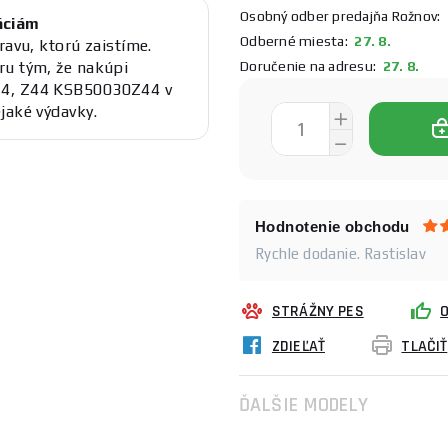
Osobný odber predajňa Rožnov:
2
áciám
Odberné miesta:
27. 8.
ravu, ktorú zaistíme.
Doručenie na adresu:
27. 8.
ru tým, že nakúpi
,4, Z44 KSB50030Z44 v
jaké výdavky.
Hodnotenie obchodu
Rychle dodanie. Rastislav
STRÁŽNY PES
ZDIEĽAŤ
TLAČIŤ
ĎALŠIE MODELY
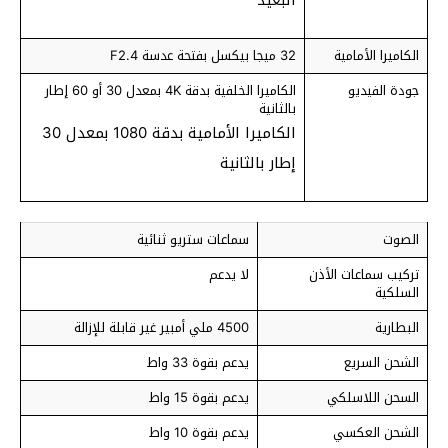
البعيد
الكاميرا الأمامية
32 ميجا بيكسل بفتحة عدسة F2.4
جودة الفيديو
الكاميرا الخلفية بدقة 4K بمعدل 30 أو 60 إطار
بالثانية
الكاميرا الأمامية بدقة 1080 بمعدل 30
إطار بالثانية
الصوت
سماعات ستريو ثنائية
تركيب سماعات الأذن
لا يدعم
السلكية
البطارية
4500 ملي أمبير غير قابلة للإزالة
الشحن السريع
يدعم بقوة 33 واط
السحن اللاسلكي
يدعم بقوة 15 واط
الشحن العكسي
يدعم بقوة 10 واط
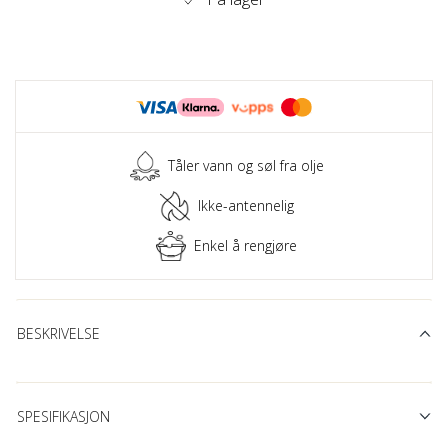
Tåler vann og søl fra olje
Ikke-antennelig
Enkel å rengjøre
BESKRIVELSE
SPESIFIKASJON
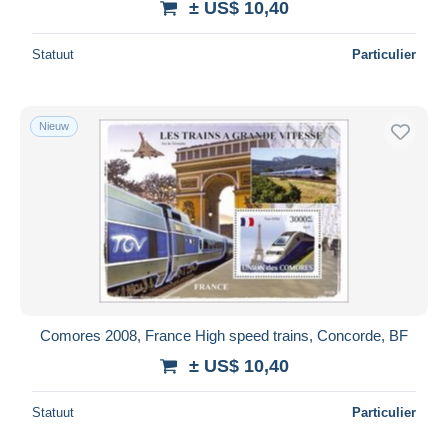
± US$ 10,40
Statuut
Particulier
Nieuw
Comores 2008, France High speed trains, Concorde, BF
± US$ 10,40
Statuut
Particulier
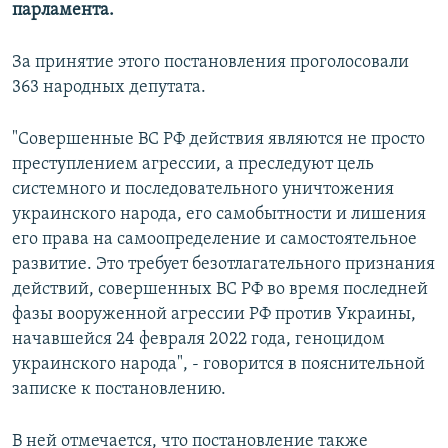
парламента.
За принятие этого постановления проголосовали
363 народных депутата.
"Совершенные ВС РФ действия являются не просто
преступлением агрессии, а преследуют цель
системного и последовательного уничтожения
украинского народа, его самобытности и лишения
его права на самоопределение и самостоятельное
развитие. Это требует безотлагательного признания
действий, совершенных ВС РФ во время последней
фазы вооруженной агрессии РФ против Украины,
начавшейся 24 февраля 2022 года, геноцидом
украинского народа", - говорится в пояснительной
записке к постановлению.
В ней отмечается, что постановление также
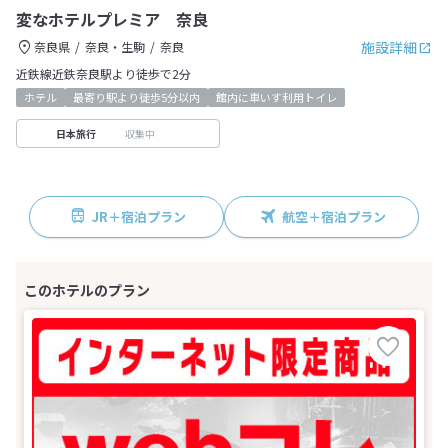
変なホテルプレミア 奈良
施設詳細
奈良県
奈良・生駒
奈良
近鉄線近鉄奈良駅より徒歩で2分
ホテル
最寄り駅より徒歩5分以内
館内に車いす利用トイレ
収集中
日本旅行
JR＋宿泊プラン
航空＋宿泊プラン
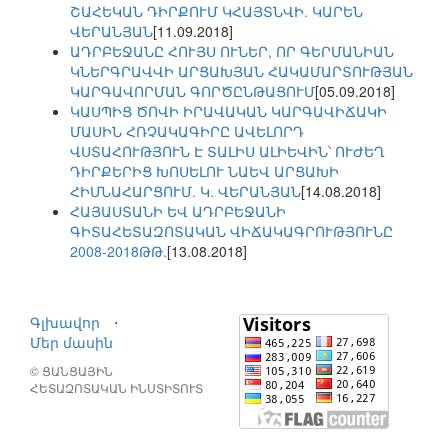
ՇԱՀԵԿԱՆ ԴԻՐՔՈՒՄ ԿՀԱՅՏՆՎԻ. ԿԱՐԵՆ
ՎԵՐԱՆՅԱՆ
[11.09.2018]
ԱԴՐԲԵՋԱՆԸ ՀՈՒՅՍ ՈՒՆԵՐ, ՈՐ ԳԵՐՄԱՆԻԱՆ
ԿՆԵՐԳՐԱՎՎԻ ԱՐՑԱԽՅԱՆ ՀԱԿԱՄԱՐՏՈՒԹՅԱՆ
ԿԱՐԳԱՎՈՐՄԱՆ ԳՈՐԾԸՆԹԱՑՈՒՄ
[05.09.2018]
ԿԱՍՊԻՑ ԾՈՎԻ ԻՐԱՎԱԿԱՆ ԿԱՐԳԱՎԻՃԱԿԻ
ՄԱՍԻՆ ՀՌՉԱԿԱԳԻՐԸ ԱՎԵԼՈՐԴ
ՎՍՏԱՀՈՒԹՅՈՒՆ Է ՏԱԼԻՍ ԱԼԻԵՎԻՆ՝ ՈՒԺԵՂ
ԴԻՐՔԵՐԻՑ ԽՈՍԵԼՈՒ ՆԱԵՎ ԱՐՑԱԽԻ
ՀԻՄՆԱՀԱՐՑՈՒՄ. Կ. ՎԵՐԱՆՅԱՆ
[14.08.2018]
ՀԱՅԱՍՏԱՆԻ ԵՎ ԱԴՐԲԵՋԱՆԻ
ԳԻՏԱՀԵՏԱԶՈՏԱԿԱՆ ՎԻՃԱԿԱԳՐՈՒԹՅՈՒՆԸ
2008-2018ԹԹ.
[13.08.2018]
Գլխավոր
⋅
Մեր մասին
© ՑԱՆՑԱՅԻՆ
ՀԵՏԱԶՈՏԱԿԱՆ ԻՆՍՏԻՏՈՒՏ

Your instructions -
Filter these records, keeping every line where the word "يدعم" occurs.

Result -
لا يدعم
يدعم بقوة 33 واط
يدعم بقوة 15 واط
يدعم بقوة 10 واط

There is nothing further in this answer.